I personally dislike having to use Boost; if you are of a similar disposition and in a position to make executive decisions of this nature for your project, you can get what I believe is the overarching majority of the Boost.Python C++ API without the Boost-dependency overhead if you use pybind11 – a newer project that leverages C++11 features, reimplementing the low-level tools the pseudo-Pythonic API requires.

TL;DR: pybind11 is Boost.Python for developers with moderate to severe Boost allergies. Both of these tools make you write a C++ layer that exposes your existing API – which might be functions, types, templates, etc – as analagous Python structures, via one or more Python modules.

By contrast: Cython uses a different approach altogether. Cython provides a superset of the Python language, which additionally furnishes keywords that allow C and C++ primitives to be directly manipulated alongside related Python data structures. This is a totally different approach, and lends itself to two (often somewhat orthogonal) use-cases:

  1. Optimizing Python code by judiciously moving a “hot” idiom out of the interpreted Python domain and into the native-compiled Cython domain; and
  2. Providing a Python interface to a pre-existing C or C++ library.

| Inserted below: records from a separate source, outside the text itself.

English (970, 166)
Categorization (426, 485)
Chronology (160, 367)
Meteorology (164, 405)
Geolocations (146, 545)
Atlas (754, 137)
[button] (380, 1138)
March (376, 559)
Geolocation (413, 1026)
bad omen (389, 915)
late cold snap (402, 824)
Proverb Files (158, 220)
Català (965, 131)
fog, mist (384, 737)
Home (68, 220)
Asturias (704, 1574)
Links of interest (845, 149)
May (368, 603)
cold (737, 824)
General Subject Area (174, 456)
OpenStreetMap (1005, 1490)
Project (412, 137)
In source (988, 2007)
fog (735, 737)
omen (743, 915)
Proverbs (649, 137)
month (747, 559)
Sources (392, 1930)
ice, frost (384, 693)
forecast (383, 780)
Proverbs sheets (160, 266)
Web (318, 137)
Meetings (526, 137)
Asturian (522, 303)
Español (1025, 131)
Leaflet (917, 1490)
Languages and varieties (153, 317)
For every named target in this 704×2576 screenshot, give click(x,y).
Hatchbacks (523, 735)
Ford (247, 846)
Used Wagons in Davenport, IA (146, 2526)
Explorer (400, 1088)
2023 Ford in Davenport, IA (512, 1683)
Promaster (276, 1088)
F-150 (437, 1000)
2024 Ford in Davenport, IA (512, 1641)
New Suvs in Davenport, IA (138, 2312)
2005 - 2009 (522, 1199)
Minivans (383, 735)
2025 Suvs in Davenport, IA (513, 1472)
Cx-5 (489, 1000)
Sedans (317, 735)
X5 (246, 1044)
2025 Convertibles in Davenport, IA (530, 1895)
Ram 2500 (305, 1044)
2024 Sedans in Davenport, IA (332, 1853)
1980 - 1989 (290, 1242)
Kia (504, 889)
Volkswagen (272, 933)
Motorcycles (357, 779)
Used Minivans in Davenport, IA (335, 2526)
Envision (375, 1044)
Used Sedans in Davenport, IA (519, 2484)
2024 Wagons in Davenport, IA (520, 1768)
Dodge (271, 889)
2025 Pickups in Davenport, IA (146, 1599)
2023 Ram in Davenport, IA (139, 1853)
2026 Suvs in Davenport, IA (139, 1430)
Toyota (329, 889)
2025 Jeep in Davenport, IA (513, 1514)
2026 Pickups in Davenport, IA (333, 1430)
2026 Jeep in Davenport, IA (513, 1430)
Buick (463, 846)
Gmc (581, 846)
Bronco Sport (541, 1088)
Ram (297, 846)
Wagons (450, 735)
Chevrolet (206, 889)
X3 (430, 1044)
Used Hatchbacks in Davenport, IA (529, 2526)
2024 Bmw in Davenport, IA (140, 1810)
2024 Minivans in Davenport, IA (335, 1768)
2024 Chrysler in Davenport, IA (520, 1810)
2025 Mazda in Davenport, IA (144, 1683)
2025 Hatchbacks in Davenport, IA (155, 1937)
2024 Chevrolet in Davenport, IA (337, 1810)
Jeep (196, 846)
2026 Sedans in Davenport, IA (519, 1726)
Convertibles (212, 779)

… while these are different tasks, often one writes an extension in order to run something faster than one can in Python alone, and so using Cython for reason #1 can obviate the need for #2 (regardless of the tools one might use).

I like Cython, but I find its use for interfacing (use #2) improves when one knows C++ pretty cold. It is very easy to pick up Cython and use it to optimize some bottlenecked Python code (use #1) without being an expert C-hacker or C++ afficionato – but this, IMO, does not extend to Cythonic interfacing.

This is, of course, a highly subjective assessment – the asker is invited to do some sample programs with these frameworks, and draw his or her own conclusions.